(Saved entries)
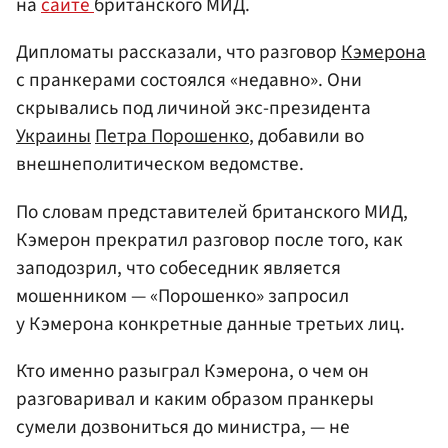
на
сайте
британского МИД.
Дипломаты рассказали, что разговор
Кэмерона
с пранкерами состоялся «недавно». Они
скрывались под личиной экс-президента
Украины
Петра Порошенко
, добавили во
внешнеполитическом ведомстве.
По словам представителей британского МИД,
Кэмерон прекратил разговор после того, как
заподозрил, что собеседник является
мошенником — «Порошенко» запросил
у Кэмерона конкретные данные третьих лиц.
Кто именно разыграл Кэмерона, о чем он
разговаривал и каким образом пранкеры
сумели дозвониться до министра, — не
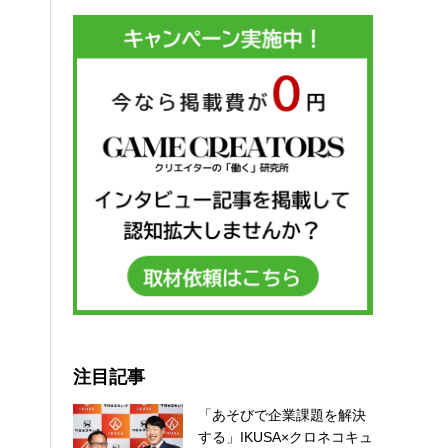
注目記事
「あそびで企業課題を解決
する」IKUSA×クロネコキュ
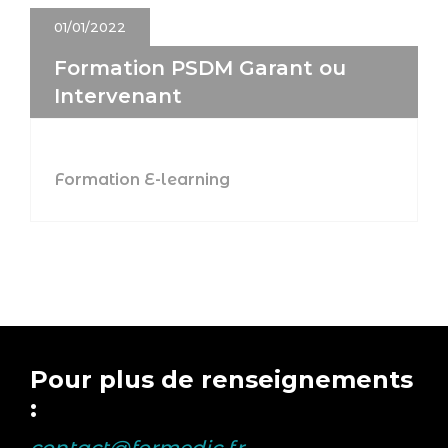
01/01/2022
Formation PSDM Garant ou
Intervenant
Formation E-learning
Pour plus de renseignements
:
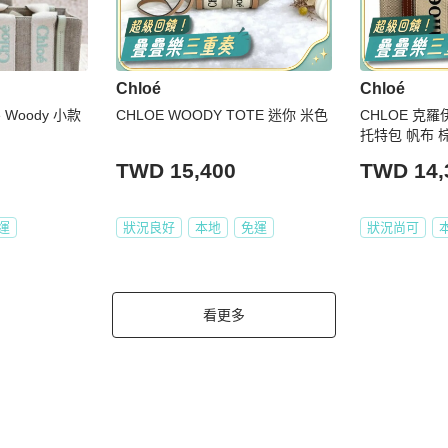
Chloé
Chloé
 Woody 小款
CHLOE WOODY TOTE 迷你 米色
CHLOE 克羅
托特包 帆布 
TWD 15,400
TWD 14,
運
狀況良好
本地
免運
狀況尚可
看更多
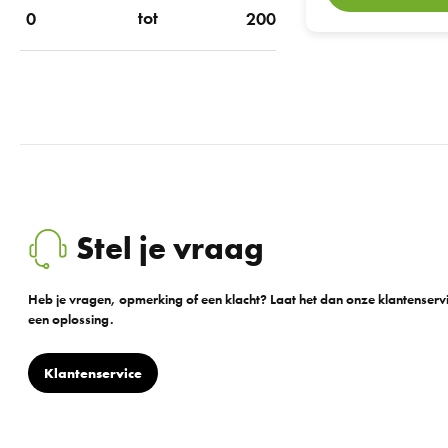
tot
Stel je vraag
Heb je vragen, opmerking of een klacht? Laat het dan onze klantenser
een oplossing.
Klantenservice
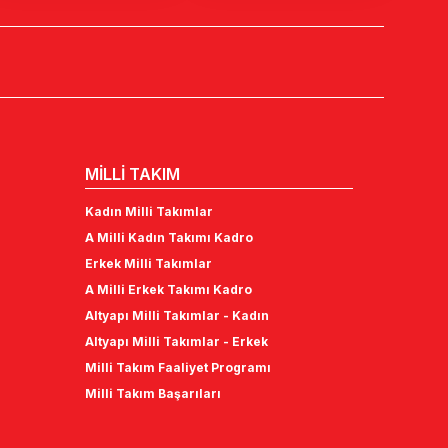
MİLLİ TAKIM
Kadın Milli Takımlar
A Milli Kadın Takımı Kadro
Erkek Milli Takımlar
A Milli Erkek Takımı Kadro
Altyapı Milli Takımlar - Kadın
Altyapı Milli Takımlar - Erkek
Milli Takım Faaliyet Programı
Milli Takım Başarıları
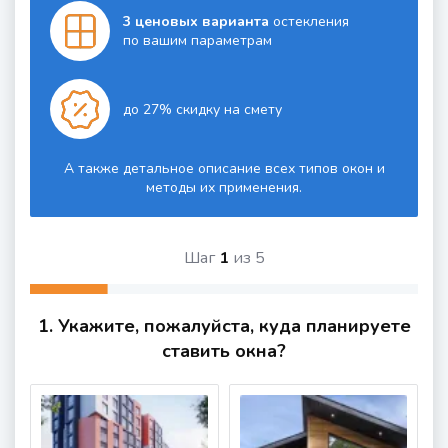
3 ценовых варианта
остекления
по вашим параметрам
до 27% скидку на смету
А также детальное описание всех типов окон и
методы их применения.
Шаг
1
из
5
1. Укажите, пожалуйста, куда планируете
ставить окна?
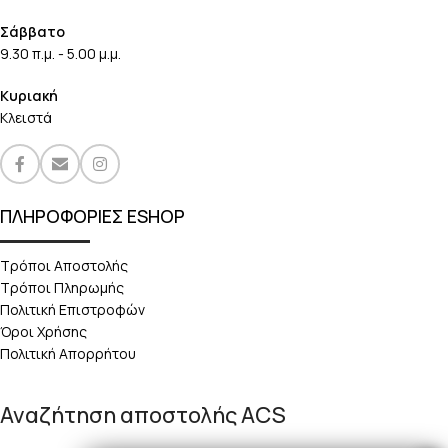
Σάββατο
9.30 π.μ. - 5.00 μ.μ.
Κυριακή
Κλειστά
ΠΛΗΡΟΦΟΡΙΕΣ ESHOP
Τρόποι Αποστολής
Τρόποι Πληρωμής
Πολιτική Επιστροφών
Όροι Χρήσης
Πολιτική Απορρήτου
Αναζήτηση αποστολής ACS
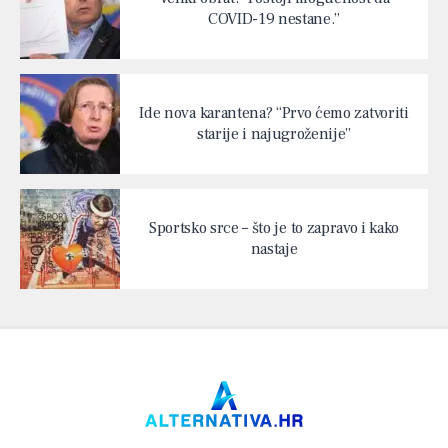
COVID-19 nestane.”
Ide nova karantena? “Prvo ćemo zatvoriti
starije i najugroženije”
Sportsko srce – što je to zapravo i kako
nastaje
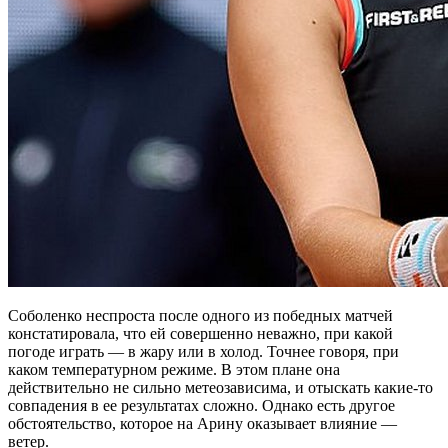
Соболенко неспроста после одного из победных матчей
констатировала, что ей совершенно неважно, при какой
погоде играть — в жару или в холод. Точнее говоря, при
каком температурном режиме. В этом плане она
действительно не сильно метеозависима, и отыскать какие-то
совпадения в ее результатах сложно. Однако есть другое
обстоятельство, которое на Арину оказывает влияние —
ветер.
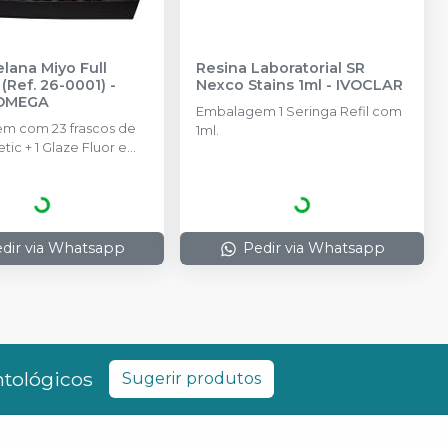
elana Miyo Full
Resina Laboratorial SR
 (Ref. 26-0001)
-
Nexco Stains 1ml
-
IVOCLAR
OMEGA
Embalagem 1 Seringa Refil com
m com 23 frascos de
1ml.
tic + 1 Glaze Fluor em
Líquido de Glaze
dir via Whatsapp
Pedir via Whatsapp
ntológicos
Sugerir produtos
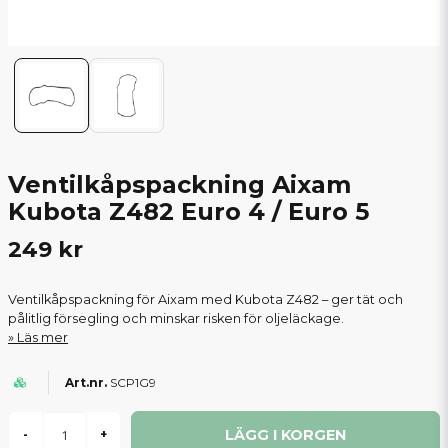
Ventilkåpspackning Aixam
Kubota Z482 Euro 4 / Euro 5
249 kr
Ventilkåpspackning för Aixam med Kubota Z482 – ger tät och
pålitlig försegling och minskar risken för oljeläckage.
Läs mer
SCP1G9
LÄGG I KORGEN
-
+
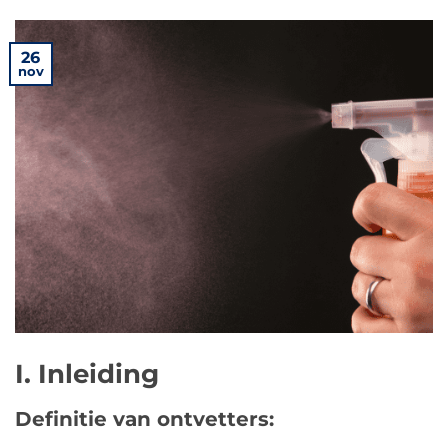
26
nov
I. Inleiding
Definitie van ontvetters:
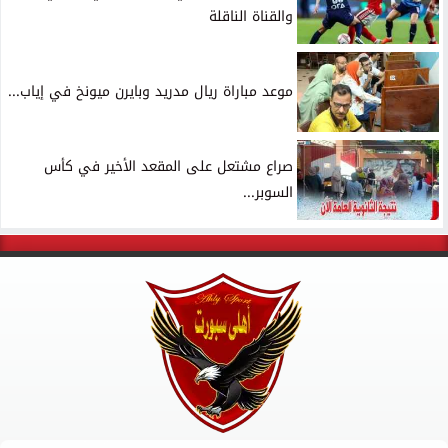
والقناة الناقلة
موعد مباراة ريال مدريد وبايرن ميونخ في إياب...
صراع مشتعل على المقعد الأخير في كأس
السوبر...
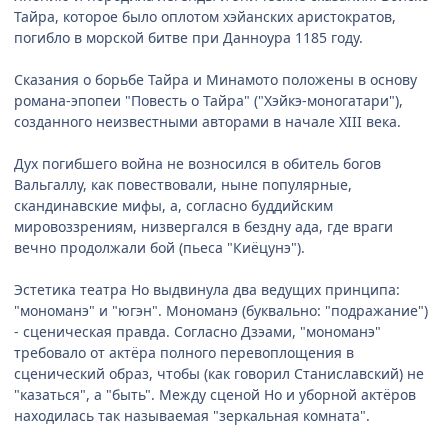
Тайра, которое было оплотом хэйанских аристократов,
погибло в морской битве при Данноура 1185 году.
Сказания о борьбе Тайра и Минамото положены в основу
романа-эпопеи "Повесть о Тайра" ("Хэйкэ-моногатари"),
созданного неизвестными авторами в начале XIII века.
Дух погибшего война не возносился в обитель богов
Вальгаллу, как повествовали, ныне популярные,
скандинавские мифы, а, согласно буддийским
мировоззрениям, низвергался в бездну ада, где враги
вечно продолжали бой (пьеса "Киёцунэ").
Эстетика театра Но выдвинула два ведущих принципа:
"мономанэ" и "югэн". Мономанэ (буквально: "подражание")
- сценическая правда. Согласно Дзэами, "мономанэ"
требовало от актёра полного перевоплощения в
сценический образ, чтобы (как говорил Станиславский) не
"казаться", а "быть". Между сценой Но и уборной актёров
находилась так называемая "зеркальная комната".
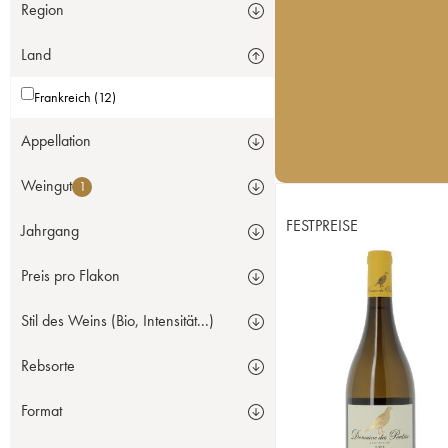
Region
Land
Frankreich (12)
Appellation
Weingut
1
FESTPREISE
Jahrgang
Preis pro Flakon
Stil des Weins (Bio, Intensität...)
Rebsorte
Format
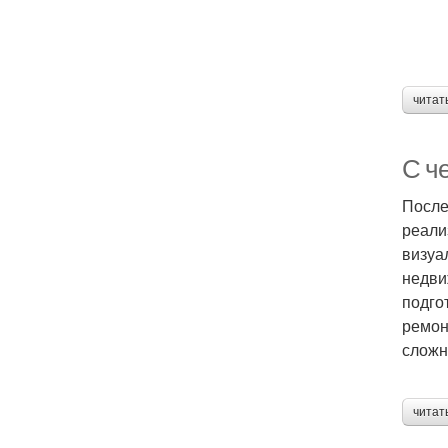
читат
С ч
После
реали
визуа
недви
подго
ремон
сложн
читат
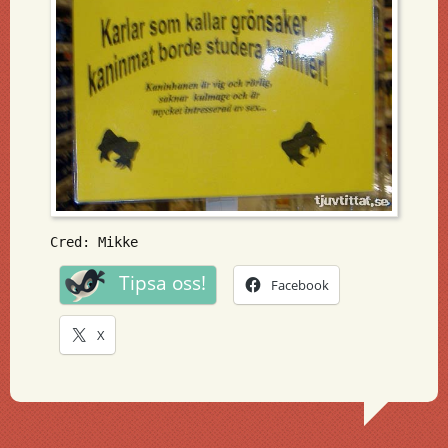
Cred: Mikke
Tipsa oss!
Facebook
X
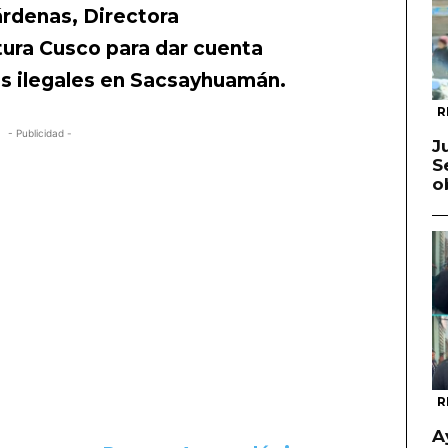
rdenas, Directora
ura Cusco para dar cuenta
s ilegales en
Sacsayhuamán.
R
- Publicidad -
J
S
o
R
A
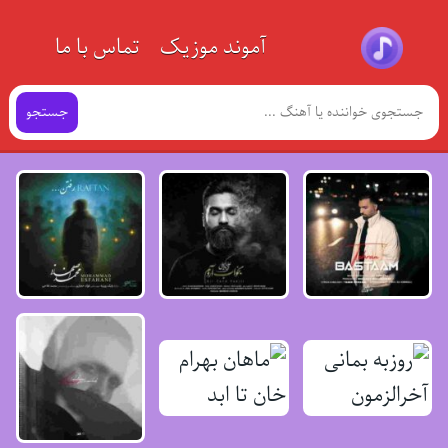
آموند موزیک
تماس با ما
جستجو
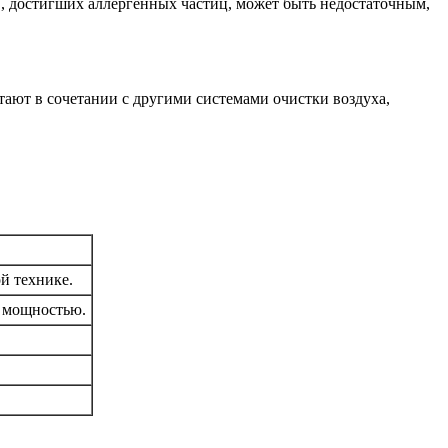
в, достигших аллергенных частиц, может быть недостаточным,
ают в сочетании с другими системами очистки воздуха,
й технике.
й мощностью.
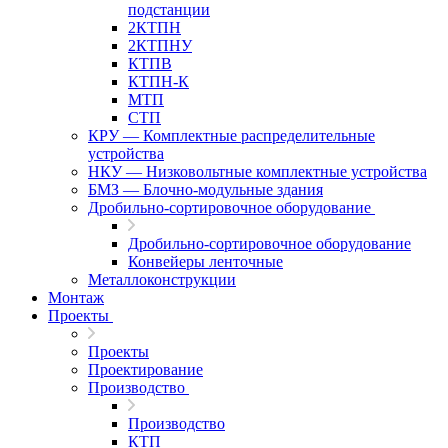
подстанции
2КТПН
2КТПНУ
КТПВ
КТПН-К
МТП
СТП
КРУ — Комплектные распределительные
устройства
НКУ — Низковольтные комплектные устройства
БМЗ — Блочно-модульные здания
Дробильно-сортировочное оборудование
Дробильно-сортировочное оборудование
Конвейеры ленточные
Металлоконструкции
Монтаж
Проекты
Проекты
Проектирование
Производство
Производство
КТП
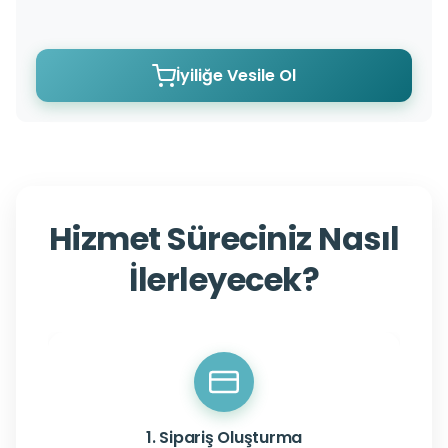
İyiliğe Vesile Ol
Hizmet Süreciniz Nasıl
İlerleyecek?
1. Sipariş Oluşturma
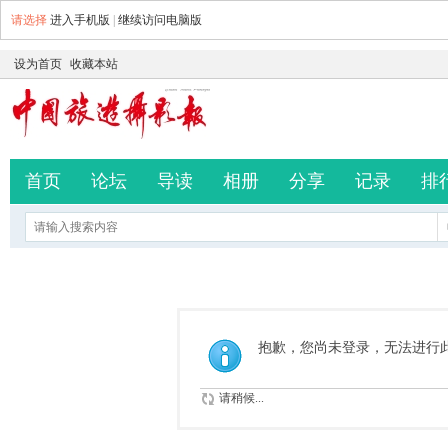
请选择
进入手机版
|
继续访问电脑版
设为首页
收藏本站
首页
论坛
导读
相册
分享
记录
排
抱歉，您尚未登录，无法进行
请稍候...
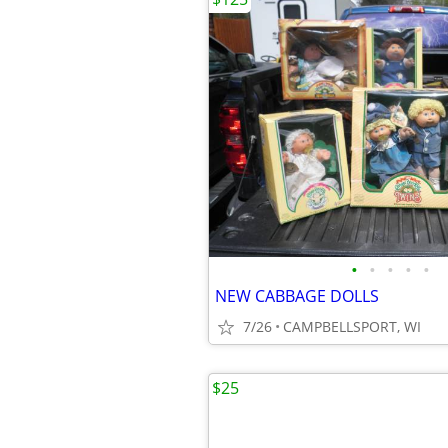
•
•
•
•
•
NEW CABBAGE DOLLS
7/26
CAMPBELLSPORT, WI
$25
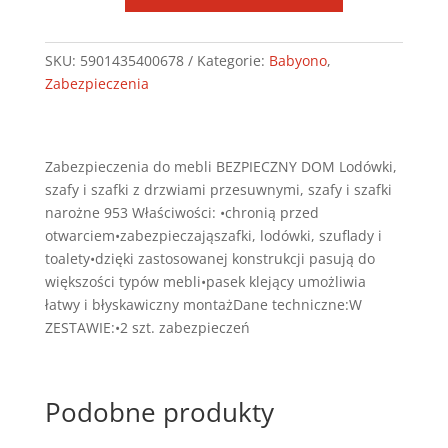
953/01
Zabezpieczenie
SKU:
5901435400678
Kategorie:
Babyono
,
uniwersalne
Zabezpieczenia
białe
Zabezpieczenia do mebli BEZPIECZNY DOM Lodówki,
szafy i szafki z drzwiami przesuwnymi, szafy i szafki
narożne 953 Właściwości: •chronią przed
otwarciem•zabezpieczająszafki, lodówki, szuflady i
toalety•dzięki zastosowanej konstrukcji pasują do
większości typów mebli•pasek klejący umożliwia
łatwy i błyskawiczny montażDane techniczne:W
ZESTAWIE:•2 szt. zabezpieczeń
Podobne produkty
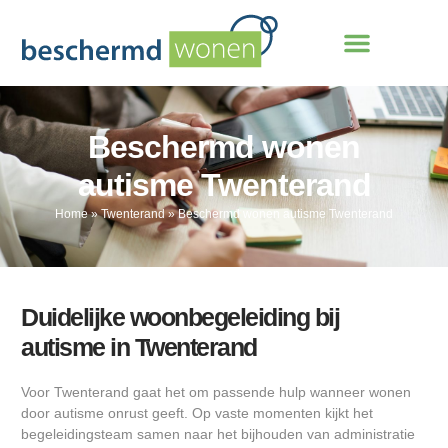
Beschermd wonen
autisme Twenterand
Home
»
Twenterand
»
Beschermd wonen autisme Twenterand
Duidelijke woonbegeleiding bij
autisme in Twenterand
Voor Twenterand gaat het om passende hulp wanneer wonen
door autisme onrust geeft. Op vaste momenten kijkt het
begeleidingsteam samen naar het bijhouden van administratie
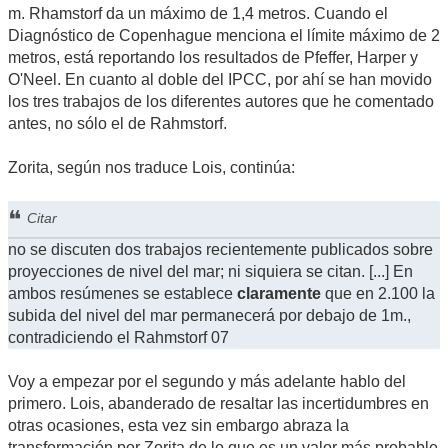
m. Rhamstorf da un máximo de 1,4 metros. Cuando el
Diagnóstico de Copenhague menciona el límite máximo de 2
metros, está reportando los resultados de Pfeffer, Harper y
O'Neel. En cuanto al doble del IPCC, por ahí se han movido
los tres trabajos de los diferentes autores que he comentado
antes, no sólo el de Rahmstorf.
Zorita, según nos traduce Lois, continúa:
Citar
no se discuten dos trabajos recientemente publicados sobre
proyecciones de nivel del mar; ni siquiera se citan. [...] En
ambos resúmenes se establece
claramente
que en 2.100 la
subida del nivel del mar permanecerá por debajo de 1m.,
contradiciendo el Rahmstorf 07
Voy a empezar por el segundo y más adelante hablo del
primero. Lois, abanderado de resaltar las incertidumbres en
otras ocasiones, esta vez sin embargo abraza la
transformación por Zorita de lo que es un valor más probable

● **Required work**
All pictures are to be skipped; the lines from the first line of the records through the line containing "разговаривал и каким образом пранкеры" are to be repeated exactly, both ends included.

● **Finished task**
на
сайте
британского МИД.
Дипломаты рассказали, что разговор
Кэмерона
с пранкерами состоялся «недавно». Они
скрывались под личиной экс-президента
Украины
Петра Порошенко
, добавили во
внешнеполитическом ведомстве.
По словам представителей британского МИД,
Кэмерон прекратил разговор после того, как
заподозрил, что собеседник является
мошенником — «Порошенко» запросил
у Кэмерона конкретные данные третьих лиц.
Кто именно разыграл Кэмерона, о чем он
разговаривал и каким образом пранкеры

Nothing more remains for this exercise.